### DATA EXTRACT ###

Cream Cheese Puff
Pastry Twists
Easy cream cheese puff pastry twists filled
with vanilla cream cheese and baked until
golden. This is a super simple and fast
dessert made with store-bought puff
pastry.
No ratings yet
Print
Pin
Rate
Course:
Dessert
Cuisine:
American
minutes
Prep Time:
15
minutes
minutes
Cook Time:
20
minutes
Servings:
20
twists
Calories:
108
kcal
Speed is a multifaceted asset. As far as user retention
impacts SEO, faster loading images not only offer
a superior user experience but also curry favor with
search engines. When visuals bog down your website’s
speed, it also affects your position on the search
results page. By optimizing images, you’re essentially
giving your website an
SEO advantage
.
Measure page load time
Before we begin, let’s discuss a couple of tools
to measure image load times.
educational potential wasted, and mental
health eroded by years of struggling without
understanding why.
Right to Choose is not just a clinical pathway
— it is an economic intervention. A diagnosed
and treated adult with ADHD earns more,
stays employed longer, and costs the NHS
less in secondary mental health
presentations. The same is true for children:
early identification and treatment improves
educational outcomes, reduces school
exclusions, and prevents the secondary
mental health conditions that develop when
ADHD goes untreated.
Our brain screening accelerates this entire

###
### DATA EXTRACT ###

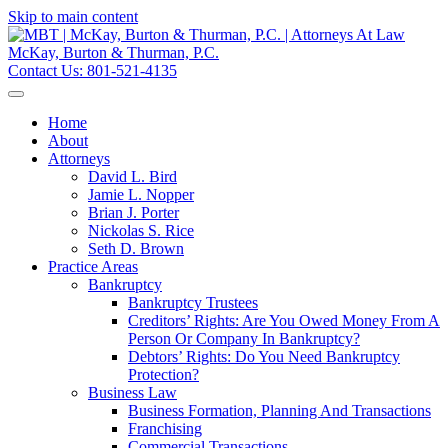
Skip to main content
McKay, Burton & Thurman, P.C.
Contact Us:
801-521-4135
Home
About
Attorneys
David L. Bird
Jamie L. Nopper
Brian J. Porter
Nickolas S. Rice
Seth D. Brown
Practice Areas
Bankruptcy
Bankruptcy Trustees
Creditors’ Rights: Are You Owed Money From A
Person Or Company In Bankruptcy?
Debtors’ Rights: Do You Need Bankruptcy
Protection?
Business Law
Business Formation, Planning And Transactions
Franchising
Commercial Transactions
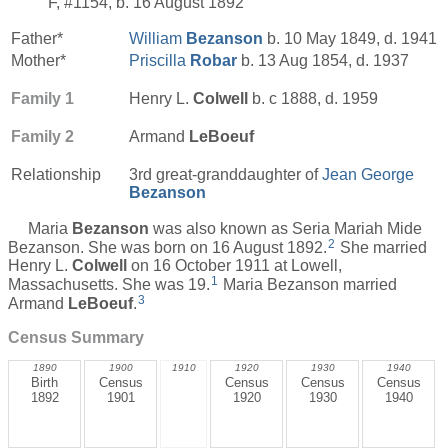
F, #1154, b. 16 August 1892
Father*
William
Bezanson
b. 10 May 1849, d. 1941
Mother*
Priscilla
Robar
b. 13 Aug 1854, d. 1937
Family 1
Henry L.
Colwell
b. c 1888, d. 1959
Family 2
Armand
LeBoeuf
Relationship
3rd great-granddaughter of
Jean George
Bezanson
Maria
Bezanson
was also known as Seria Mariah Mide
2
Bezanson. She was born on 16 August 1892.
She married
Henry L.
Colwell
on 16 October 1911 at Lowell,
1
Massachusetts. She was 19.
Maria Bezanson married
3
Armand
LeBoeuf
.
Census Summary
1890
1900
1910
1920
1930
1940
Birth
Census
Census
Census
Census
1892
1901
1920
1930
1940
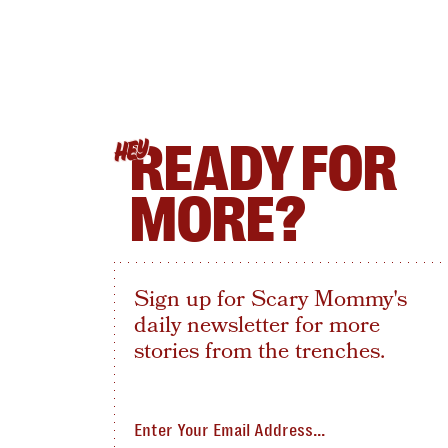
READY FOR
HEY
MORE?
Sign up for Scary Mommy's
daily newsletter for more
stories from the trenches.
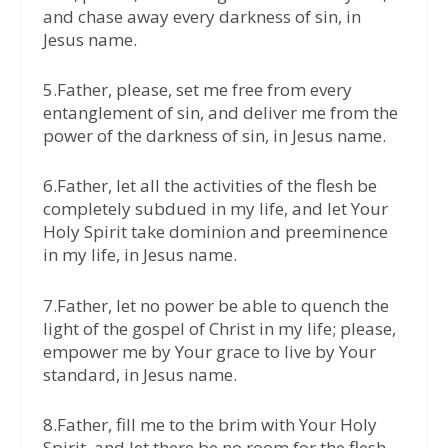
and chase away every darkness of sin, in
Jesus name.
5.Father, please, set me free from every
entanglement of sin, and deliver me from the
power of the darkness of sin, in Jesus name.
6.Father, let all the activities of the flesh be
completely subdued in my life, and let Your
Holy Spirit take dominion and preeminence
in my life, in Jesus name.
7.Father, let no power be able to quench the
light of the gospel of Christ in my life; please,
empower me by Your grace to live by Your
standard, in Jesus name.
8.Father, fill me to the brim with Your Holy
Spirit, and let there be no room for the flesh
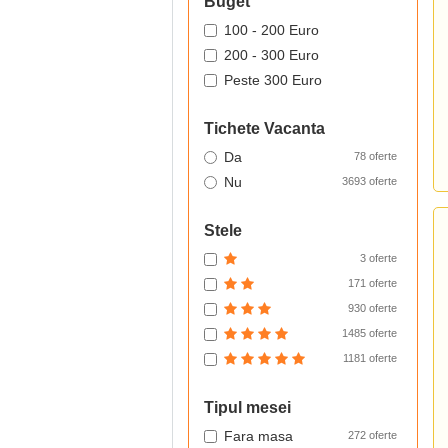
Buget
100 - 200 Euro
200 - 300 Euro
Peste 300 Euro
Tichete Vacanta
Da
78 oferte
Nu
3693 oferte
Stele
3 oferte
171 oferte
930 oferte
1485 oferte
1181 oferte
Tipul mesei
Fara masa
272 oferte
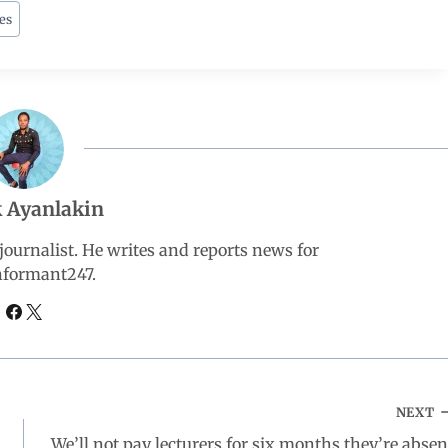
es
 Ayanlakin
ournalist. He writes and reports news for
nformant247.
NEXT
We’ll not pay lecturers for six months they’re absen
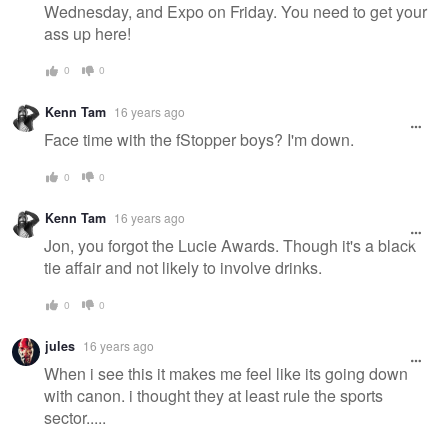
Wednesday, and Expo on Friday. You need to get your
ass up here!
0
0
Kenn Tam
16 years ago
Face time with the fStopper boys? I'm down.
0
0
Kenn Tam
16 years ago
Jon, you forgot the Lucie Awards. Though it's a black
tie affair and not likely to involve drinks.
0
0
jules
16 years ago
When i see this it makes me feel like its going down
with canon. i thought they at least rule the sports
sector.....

###

• _TASK REQUIREMENTS_
If a line above includes the string "every", pick it out.

• _SOLUTION TO THE EXERCISE_
and chase away every darkness of sin, in
5.Father, please, set me free from every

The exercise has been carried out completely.